# Required work
From the data, copy out every line in which the word "auch" appears.

# Data to examine
------------------------------------------------------------

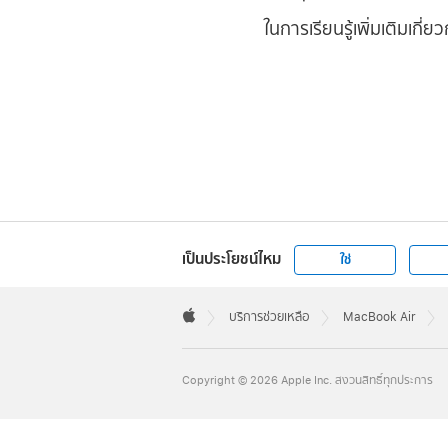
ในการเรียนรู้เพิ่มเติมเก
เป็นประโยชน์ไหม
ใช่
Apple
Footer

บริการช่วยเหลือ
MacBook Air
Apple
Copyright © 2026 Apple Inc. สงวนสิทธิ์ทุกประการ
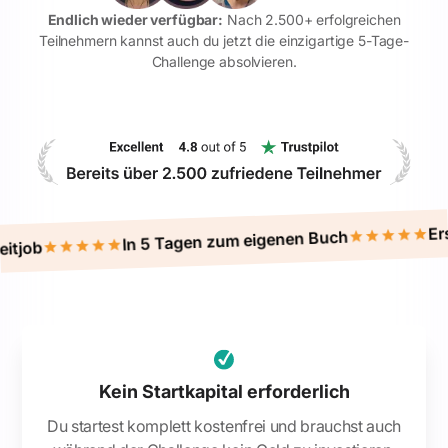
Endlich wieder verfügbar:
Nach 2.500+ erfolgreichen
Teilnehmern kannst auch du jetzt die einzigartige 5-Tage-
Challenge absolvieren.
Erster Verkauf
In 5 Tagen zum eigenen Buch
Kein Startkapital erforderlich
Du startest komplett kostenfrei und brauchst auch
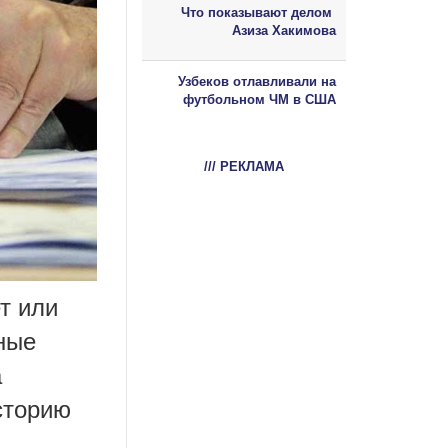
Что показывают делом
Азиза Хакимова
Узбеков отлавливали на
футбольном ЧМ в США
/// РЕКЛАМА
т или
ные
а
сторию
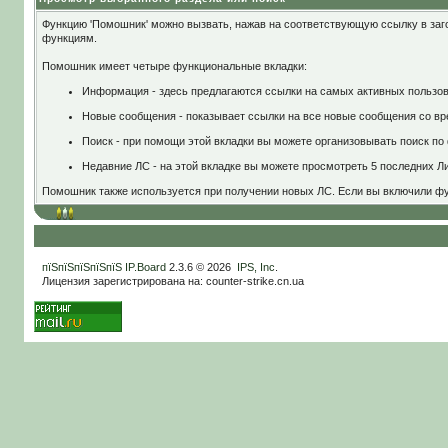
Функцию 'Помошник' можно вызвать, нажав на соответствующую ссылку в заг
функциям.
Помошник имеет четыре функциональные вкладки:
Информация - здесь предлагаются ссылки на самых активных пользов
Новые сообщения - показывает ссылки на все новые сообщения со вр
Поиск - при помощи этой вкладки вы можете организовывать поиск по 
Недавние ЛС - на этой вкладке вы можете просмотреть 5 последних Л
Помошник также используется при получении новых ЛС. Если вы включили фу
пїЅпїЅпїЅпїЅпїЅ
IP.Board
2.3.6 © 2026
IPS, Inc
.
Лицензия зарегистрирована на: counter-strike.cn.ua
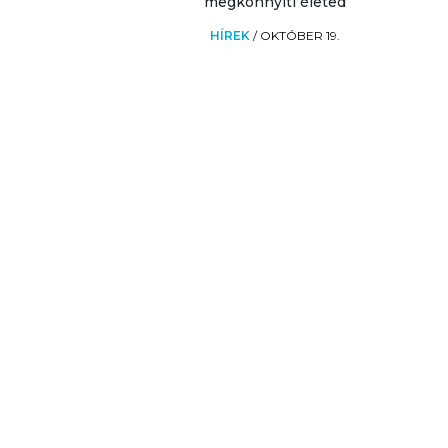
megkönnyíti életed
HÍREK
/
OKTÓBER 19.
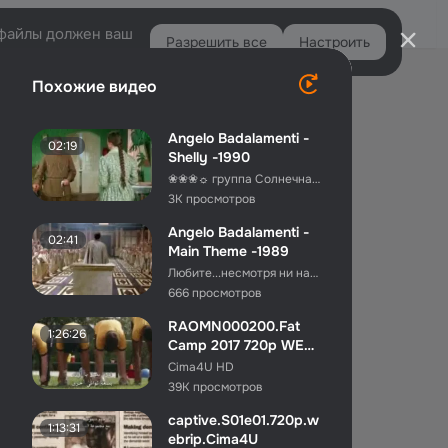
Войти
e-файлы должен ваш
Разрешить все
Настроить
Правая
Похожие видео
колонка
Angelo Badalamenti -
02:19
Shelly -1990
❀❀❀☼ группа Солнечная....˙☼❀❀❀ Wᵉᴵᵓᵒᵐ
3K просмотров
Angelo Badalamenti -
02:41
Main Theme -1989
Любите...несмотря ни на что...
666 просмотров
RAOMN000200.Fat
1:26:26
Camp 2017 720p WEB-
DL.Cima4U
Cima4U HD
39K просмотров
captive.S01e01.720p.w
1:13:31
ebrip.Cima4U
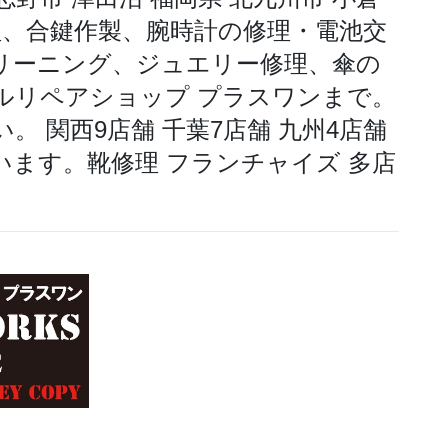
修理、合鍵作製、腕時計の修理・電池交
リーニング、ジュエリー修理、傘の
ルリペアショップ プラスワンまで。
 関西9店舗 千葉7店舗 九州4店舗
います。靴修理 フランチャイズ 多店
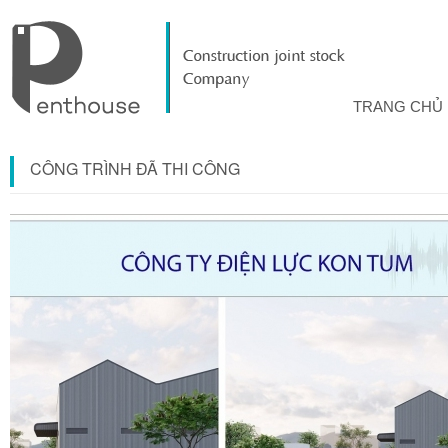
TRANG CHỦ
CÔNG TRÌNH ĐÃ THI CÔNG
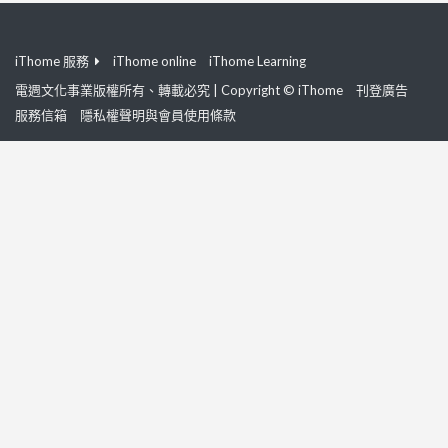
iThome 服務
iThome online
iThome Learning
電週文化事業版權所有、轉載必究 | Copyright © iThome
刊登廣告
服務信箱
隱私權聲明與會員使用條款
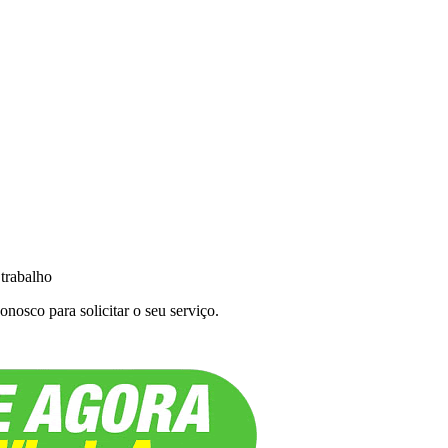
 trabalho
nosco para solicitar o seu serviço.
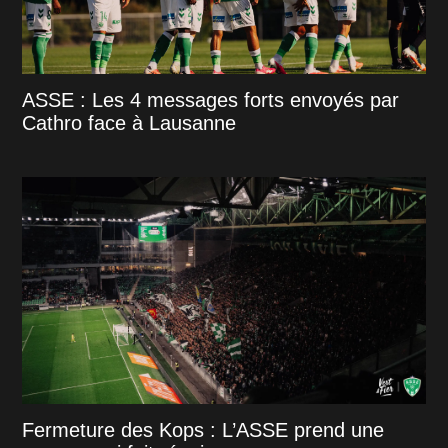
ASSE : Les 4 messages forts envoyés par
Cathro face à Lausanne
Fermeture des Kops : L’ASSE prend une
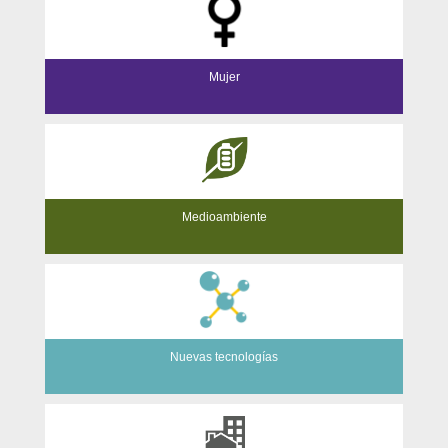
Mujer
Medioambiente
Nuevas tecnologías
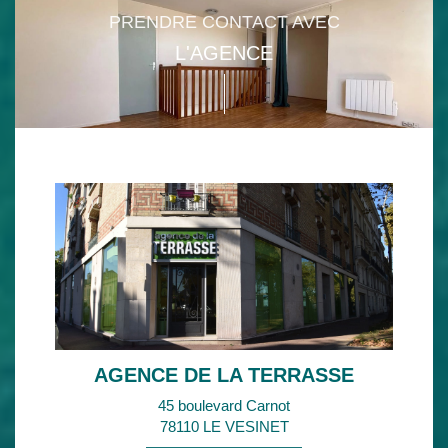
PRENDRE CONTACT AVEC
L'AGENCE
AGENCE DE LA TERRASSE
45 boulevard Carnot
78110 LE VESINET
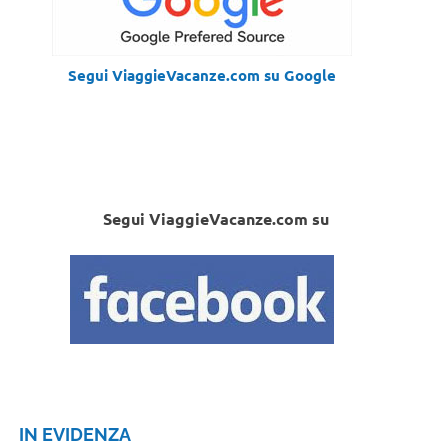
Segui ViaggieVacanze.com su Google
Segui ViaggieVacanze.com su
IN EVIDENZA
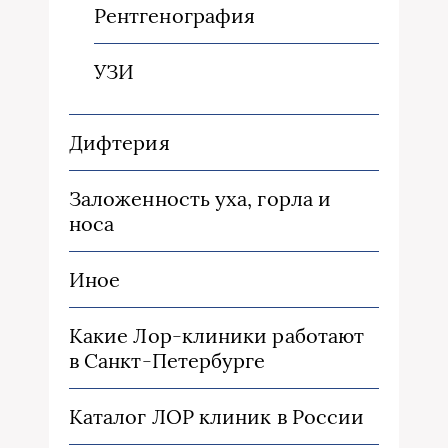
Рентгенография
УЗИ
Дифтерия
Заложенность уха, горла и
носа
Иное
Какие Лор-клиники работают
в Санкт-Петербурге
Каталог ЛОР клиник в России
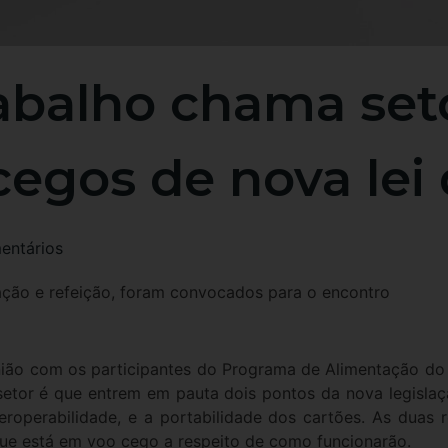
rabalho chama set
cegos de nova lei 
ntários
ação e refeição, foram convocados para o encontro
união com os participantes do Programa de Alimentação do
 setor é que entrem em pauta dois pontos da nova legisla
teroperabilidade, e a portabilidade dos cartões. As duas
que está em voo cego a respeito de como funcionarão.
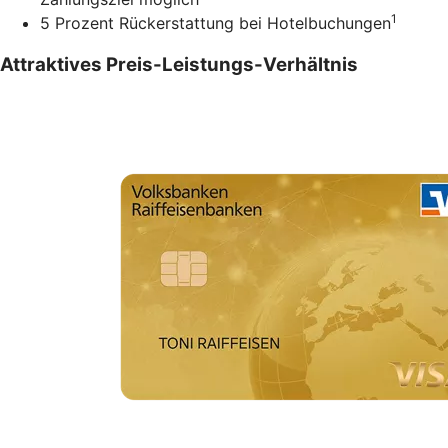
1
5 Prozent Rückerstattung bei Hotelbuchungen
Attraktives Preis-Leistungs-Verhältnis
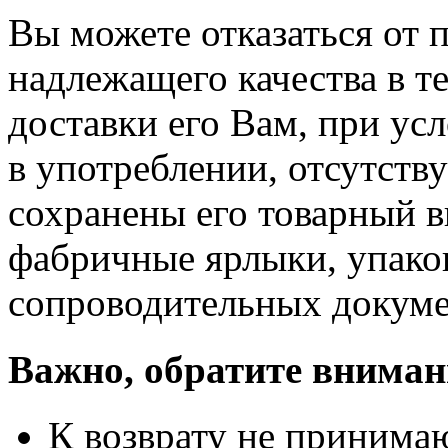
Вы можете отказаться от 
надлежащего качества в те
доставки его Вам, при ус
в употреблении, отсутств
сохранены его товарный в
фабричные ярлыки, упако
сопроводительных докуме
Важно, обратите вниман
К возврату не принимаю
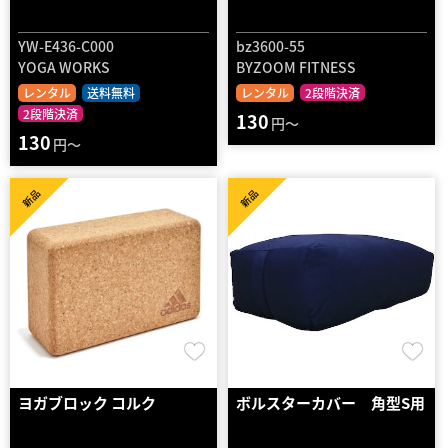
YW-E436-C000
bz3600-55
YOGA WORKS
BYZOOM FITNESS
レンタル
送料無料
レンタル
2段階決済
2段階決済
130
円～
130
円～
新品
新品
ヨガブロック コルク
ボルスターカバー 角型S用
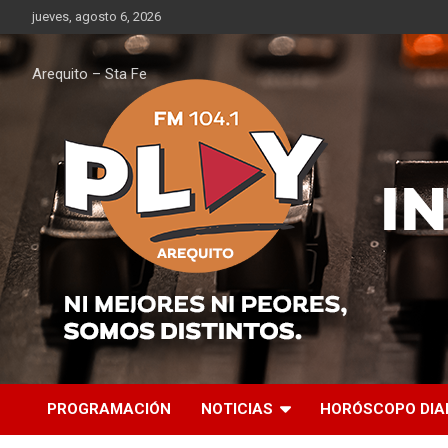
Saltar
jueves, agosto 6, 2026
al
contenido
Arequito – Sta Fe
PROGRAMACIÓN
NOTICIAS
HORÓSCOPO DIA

------------------------------------------------------------

# Your response
Teilnehmern kannst auch du jetzt die einzigartige 5-Tage-
Du startest komplett kostenfrei und brauchst auch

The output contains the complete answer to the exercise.